I wanted to update the configurations for some of the disks defined in /etc/fstab to use the noatime and nodiratime directives. The defaults setting was already in place and the new directives would be appended to the current setting. This needed to be done across 32 servers, so manual editing was not going to happen. I used the statement below to perform the update.

sed -i 's/\(^.*data.*\)defaults/\1defaults,noatime,nodiratime/' /etc/fstab

In this case, I wanted to find all lines that contained the word “data” and “defaults”. The space between the two words could be any number of characters. The portion of the statement in parentheses defines the capturing group which represented the matching pattern. The parens had to be escaped with a “\” character or an error would be returned.

The replacement pattern is defined next and it is proceeded by a 1. You can use multiple capturing groups in an expression and they are referenced numerically in their order of appearance. So if you had another capturing group following the first, you would refer to it with a 2. You must also escape the reference number or an error will occur.

When the command was executed, the data file went from this:

UUID=abcd /data/01 ext4 defaults 1 2
UUID=efgh /data/02 ext4 defaults 1 2
UUID=hijk /data/03 ext4 defaults 1 2
UUID=lmno /data/04 ext4 defaults 1 2

to this:

UUID=abcd /data/01 ext4 defaults,noatime,nodiratime 1 2
UUID=efgh /data/02 ext4 defaults,noatime,nodiratime 1 2
UUID=hijk /data/03 ext4 defaults,noatime,nodiratime 1 2
UUID=lmno /data/04 ext4 defaults,noatime,nodiratime 1 2

P.S. The UUIDs have been changed to protect the innocent

Passwordless SSH

Passwordless SSH is a must in Hadoop and I’ve used a tried and true method for some time.
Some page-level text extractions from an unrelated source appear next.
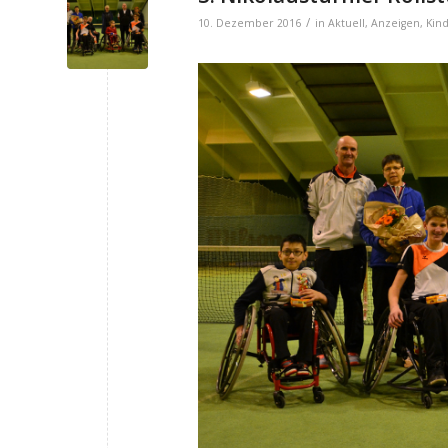
/
10. Dezember 2016
in
Aktuell
,
Anzeigen
,
Kin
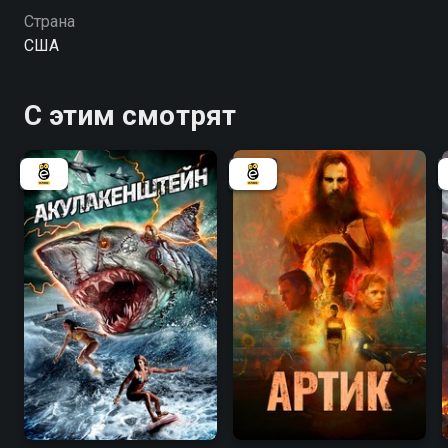
в организм людей, превращает последних в
Страна
кровожадных зомби.
США
С этим смотрят
3.6
2.2
4.3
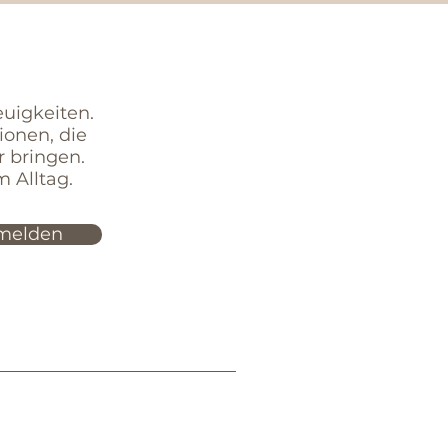
euigkeiten.
ionen,
die
r bringen.
 Alltag.
melden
First you generate a key-pair using ssh-keygen, then push the public portion of the key to the target hosts with this command: cat .ssh/id_rsa.pub | ssh hostname 'cat >> .ssh/authorized_keys' You can see that the last part of the process is a bit opaque.

But today the command was not working for me [NOTE: It was probably me who wasn’t working correctly. Eh?] A few web searches turned up an Ubuntu forum thread where bodhi.zazen posted a different method. This newly found gem is ssh-copy-id which replaces the cat/pipe/redirect with a more succinct command. You must have the OpenSSH package installed though, which will bum out the Mac OS X users. The crisp command will execute like so:
ssh-copy-id -i .ssh/id_rsa.pub

That’s it. Nice and clean. As a bonus, the command also makes the .ssh directory on the target if it is not there. So if you are in the mood to save a few keystrokes, this command is for you.